Shepsmoot did not have a doctor or a surgeon, or even an apothecary. What it did have however was about six or seven farmers and their wives who had over 600 years combined veterinary and husbandry experience between them. Most had been well awake since before the dawn and already out on the fields tending to their animals, but Mrs Gambol, who had dodgy hips, rose later and had taken on the duty of looking after the hamlet’s chicken coops. Godfrey found her collecting eggs from one of these, juggling her crutches, an egg basket, and a chicken that was trying to sit on her shoulder.

“Go away, Arthur! I’ve already fed you today, don’t think I don’t know! Oh, hello there sir…” she trailed off as she noticed Godfrey carrying the unconscious girl in his arms. Arthur the chicken tried pecking her ear and got swatted off for his trouble.

“Mrs Gambol, isn’t it?” asked Godfrey.

“That would be me, yes indeed dear. My eyes aren’t too good these days but I think I recognise you from one of the wagon trains coming through here recently. Mr Lambeth from Alderbay, aren’t you? The grocer?”

“Please, call me Godfrey.”

“Who’s that girl you’ve got there Mr Godfrey? I don’t know her face.”

“I don’t know myself, Mrs Gambol. Found her on the back of my wagon this morning.”

“She looks in a right state,” Mrs Gambol surmised, gently swiping chickens out of the way with her crutches as she hobbled towards them.

“Yes, I feared her for dead at first, and whilst her breathing is faint her pulse is strong.”

“She been drinking?” Mrs Gambol queried as she noticed the caked puke down the girls front.

“I don’t know for sure I’m afraid, but I couldn’t smell drink on her breath.”

“I’d be surprised if you can smell anything over the smell of that vomit,” sniffed Mrs Gambol. “Bit of luck for her she didn’t choke on it. Very well,” she said, ambling out of the fenced area the chickens were in, “bring her over to my barn and I’ll have a look at her.”

Mrs Gambol got a few more steps before she found herself stopped in her tracks.

“Mr Godfrey, would you please tell that dog of yours to take his teeth off my crutch.”

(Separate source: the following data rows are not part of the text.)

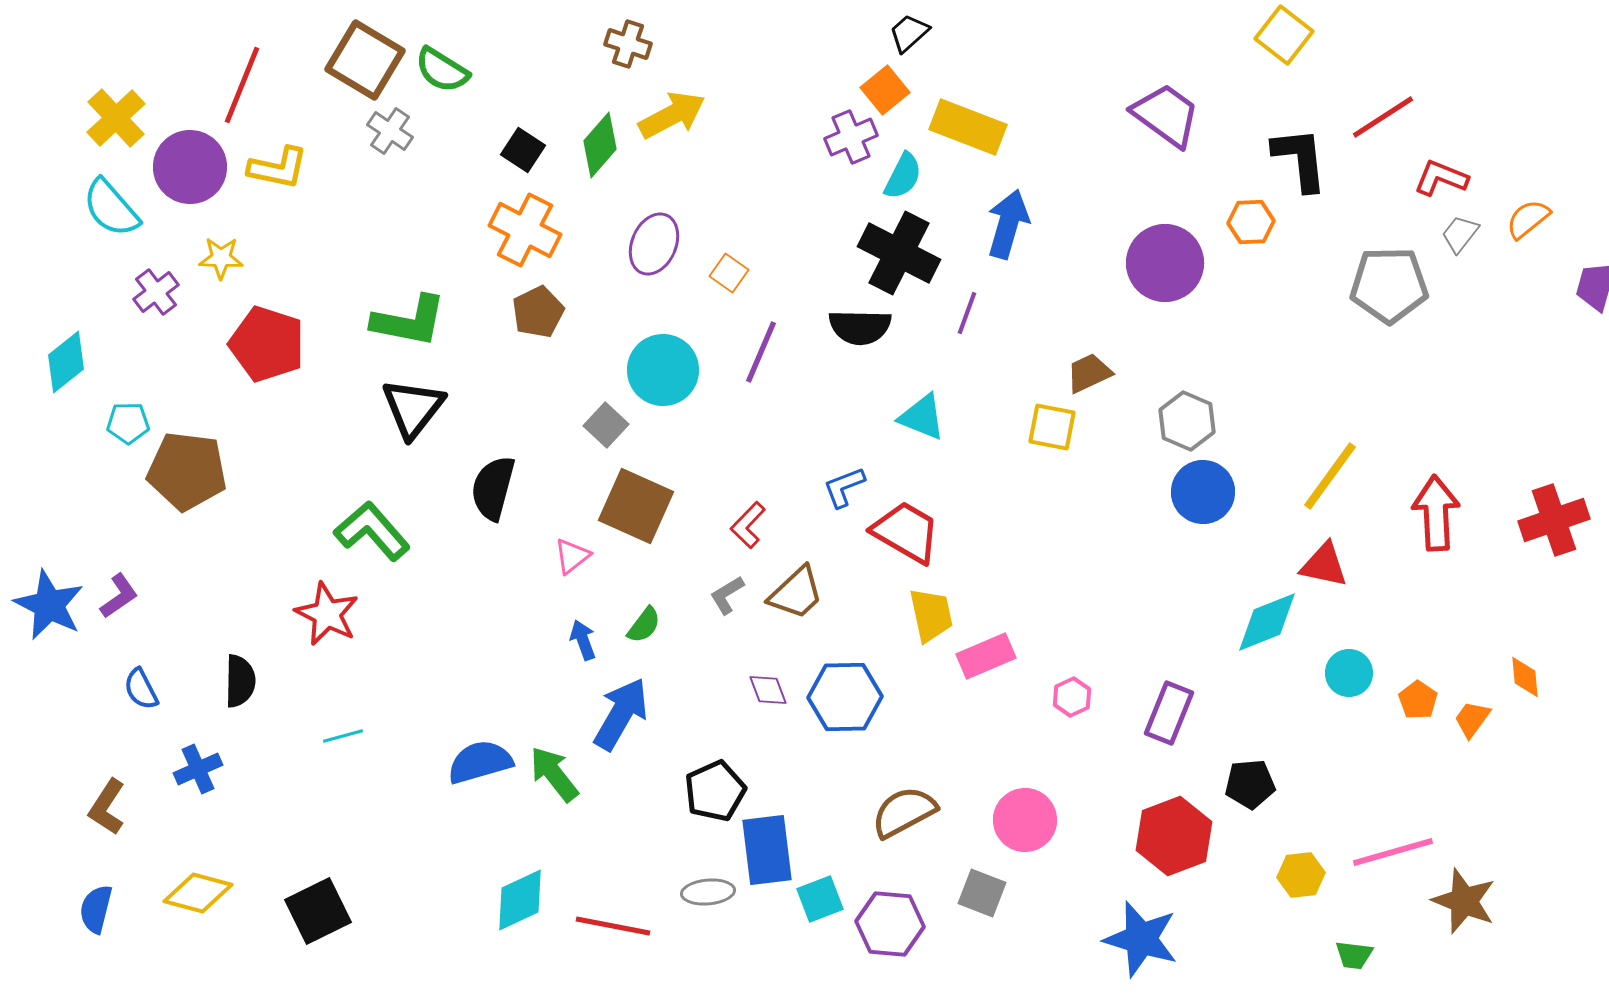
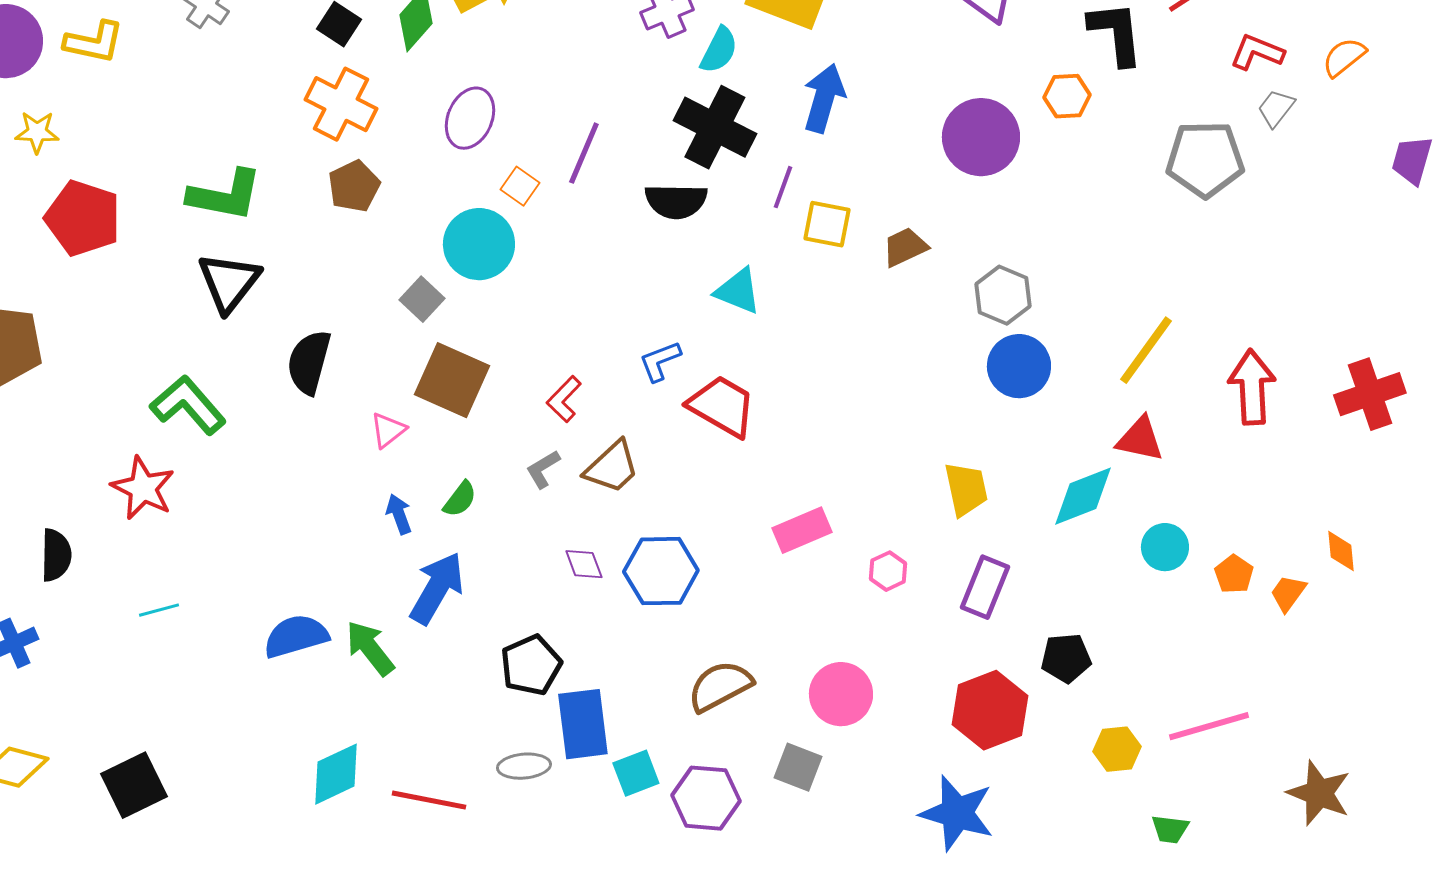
orange semicircle: (1528, 219) -> (1344, 57), moved
orange square: (729, 273) -> (520, 186), moved
purple line: (761, 352) -> (584, 153), moved
yellow square: (1052, 427) -> (827, 224), moved
yellow trapezoid: (931, 615) -> (966, 489), moved
brown star: (1464, 901) -> (1319, 793), moved

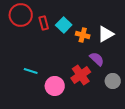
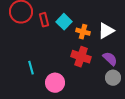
purple semicircle: (97, 59) -> (110, 59), moved
cyan line: (31, 71) -> (31, 68), turned 56
red cross: (81, 75) -> (81, 57), moved, turned -36

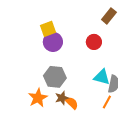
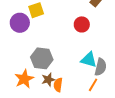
purple circle: (53, 42) -> (20, 23), moved
orange semicircle: (72, 103) -> (58, 85), turned -128

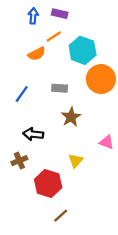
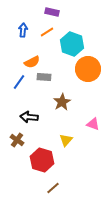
blue arrow: (33, 16) -> (23, 30), moved
orange semicircle: (37, 54) -> (32, 62), moved
gray rectangle: (60, 88) -> (44, 77), moved
brown cross: (19, 161) -> (17, 140), turned -32

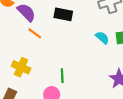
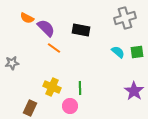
yellow cross: (21, 67) -> (52, 87), moved

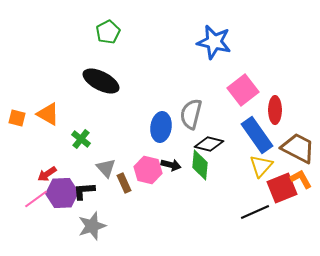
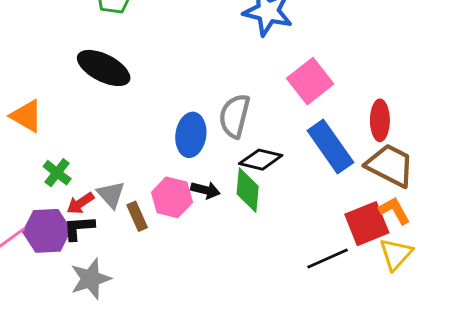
red ellipse: (275, 110) -> (380, 120), moved
green cross: (81, 139) -> (57, 173), moved
yellow triangle: (261, 166) -> (396, 254), moved
red arrow: (47, 174) -> (80, 203), moved

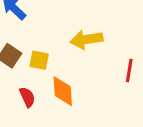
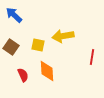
yellow square: (39, 60) -> (38, 45), moved

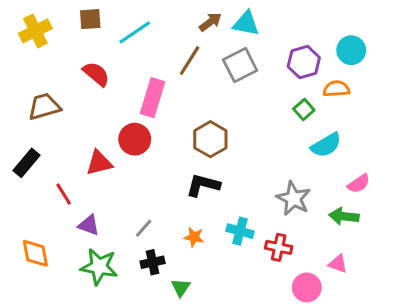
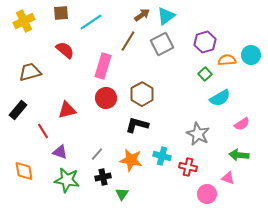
cyan triangle: (246, 24) -> (166, 16), turned -48
cyan circle: (351, 50) -> (251, 55), moved
red circle: (135, 139) -> (106, 98), moved
green arrow: (344, 216) -> (239, 155), moved
orange star: (194, 237) -> (131, 160), size x1.6

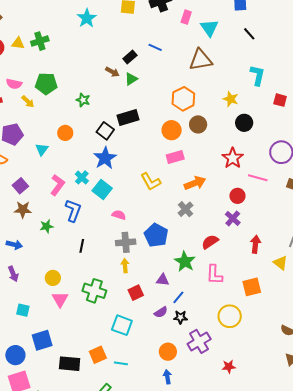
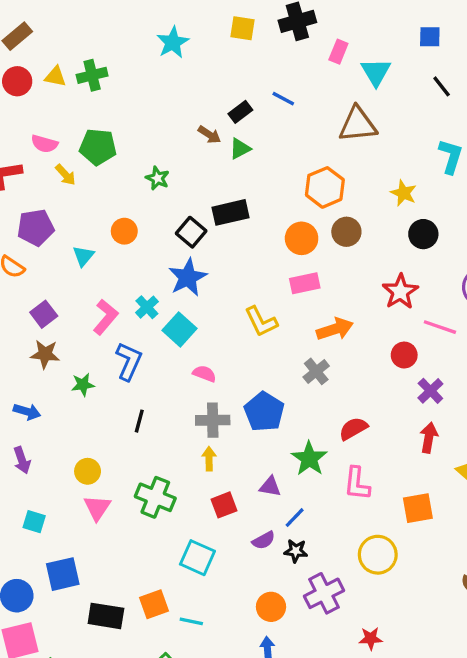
purple cross: (233, 218) -> (430, 391), moved

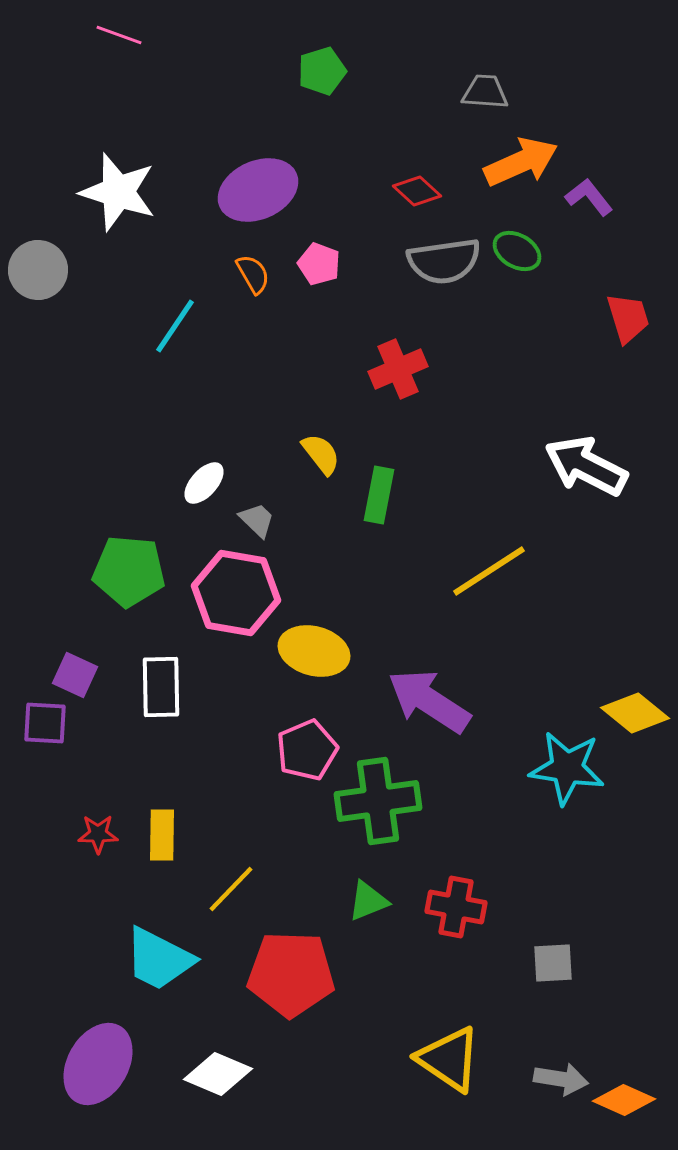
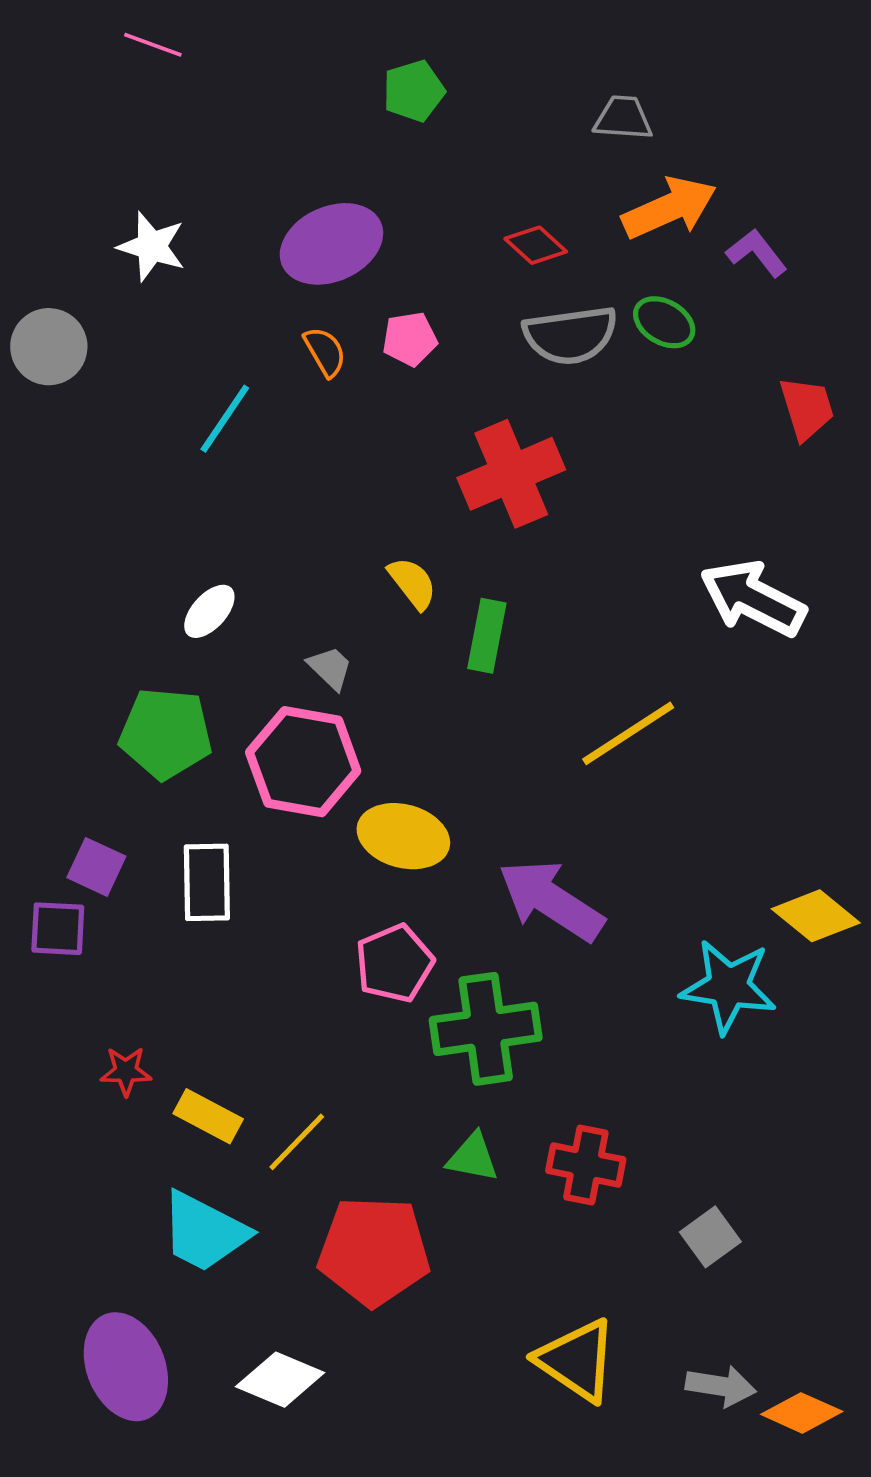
white star: (118, 192) -> (152, 246), size x0.7
pink pentagon: (319, 264) -> (410, 339), turned -30
red cross: (398, 369) -> (511, 474), size x1.4
white ellipse: (204, 483) -> (209, 611), moved
yellow rectangle: (162, 835) -> (208, 1116), moved, turned -63
green triangle: (368, 901) -> (473, 1157), turned 33
gray square: (553, 963) -> (710, 1237), turned -33
purple ellipse: (98, 1064) -> (126, 1367), turned -52

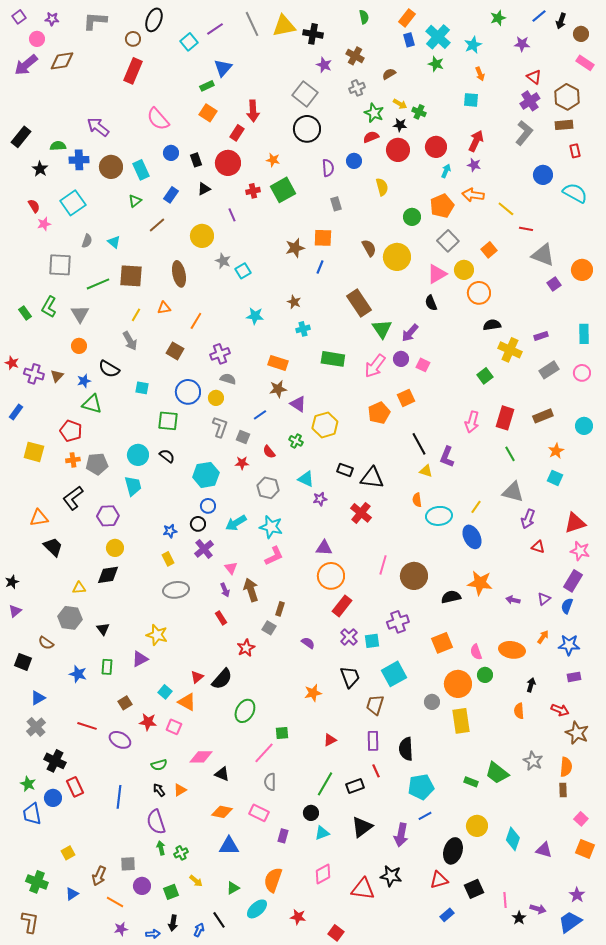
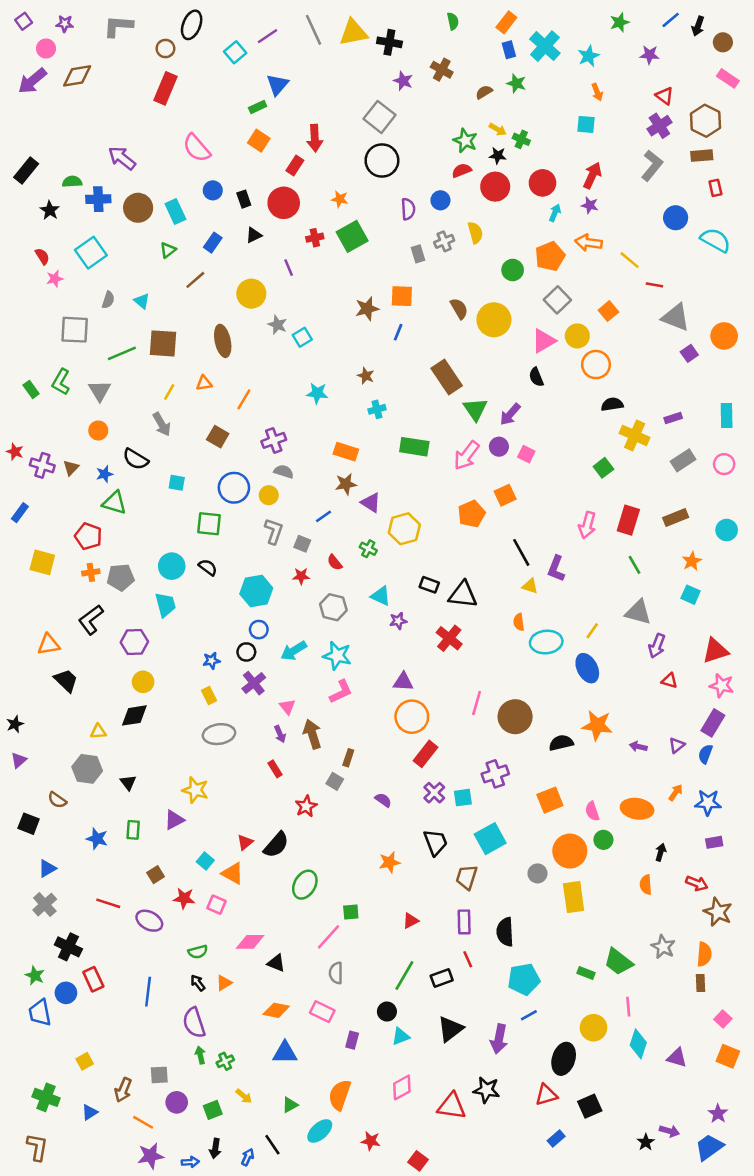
green star: (436, 64) -> (516, 83), moved
gray cross: (357, 88) -> (444, 241), moved
pink line: (505, 900) -> (628, 1007), moved
purple star: (121, 929) -> (151, 1156), size x1.5

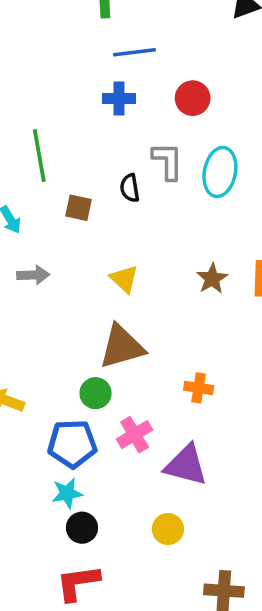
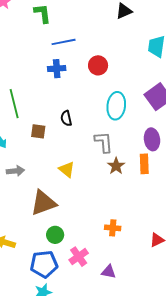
gray L-shape: (168, 161) -> (104, 142), moved
brown triangle: (122, 347) -> (43, 203), moved
purple triangle: (186, 465) -> (109, 272), size x0.6

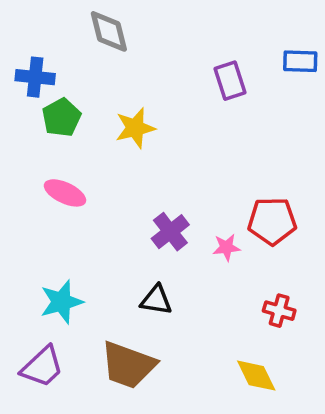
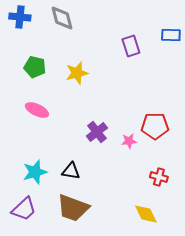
blue cross: (35, 77) -> (20, 17), moved
green pentagon: (61, 117) -> (35, 67), turned -30
black triangle: (156, 300) -> (71, 171), moved

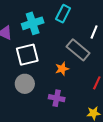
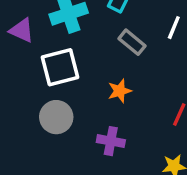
gray rectangle: (78, 50) -> (132, 42), moved, size x0.7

“Oh, sorry,” mumbled Godfrey as he tried to gently kick the dog away. “It’s her dog I think, Mrs Gambol.”

“Well you just keep it away from my chickens or you’ll pay for each one it eats, got that?”

“Yes, Mrs Gambol.”

Robert was perched in the back of a different wagon, deep in concentration as he read Tobruk’s Guide to Travelling, and wishing that the wagon drivers would shut up and let him read in peace. They had parked their wagons up just outside the hamlet and were leaning against one, chattering about some passed out girl on the back of their friend Godfrey’s wagon. Robert couldn’t help but hear them as they talked.

“Well I didn’t see any girls on the road here, did you?” said one man.

“No, and we all know you would have been looking out for one!” guffawed a second.

“What’s that supposed to mean?” replied the first.

“Let’s be honest here Edgar,” explained a third, “You have been a bit desperate on the woman hunt lately, haven’t you?”

“I have not!” scowled the first, who Robert assumed must be Edgar. “I’ll have you know Tom that the girls were throwing themselves at me in Velayne!”

“Oh really?” said Tom, “The only one of us four I saw the girls making googly eyes at was Mr Music over there!”

A fourth man, who up until this point had said nothing and was plucking away absent-mindedly at a lute, grinned to himself and played a harmonious chord.

“I can’t help it if the ladies love me,” he drawled.

“Look, that’s all beside the point!” sighed Edgar. “What I want to know is when she got on the wagon.”

“Did you see her, Ed?” asked the second voice again, which belonged to a self-assured comedian named Ben. “She’d had loads to drink, I don’t think she’s on the wagon at all!”

There was a brief pause as they all considered the pun.

“I don’t get it,” said Tom.

“Well, to be ‘on the wagon’,” started Ben, but he was interrupted by the fourth man strumming on his lute again.

“I don’t think explaining it’s going to make it any funnier, Ed.”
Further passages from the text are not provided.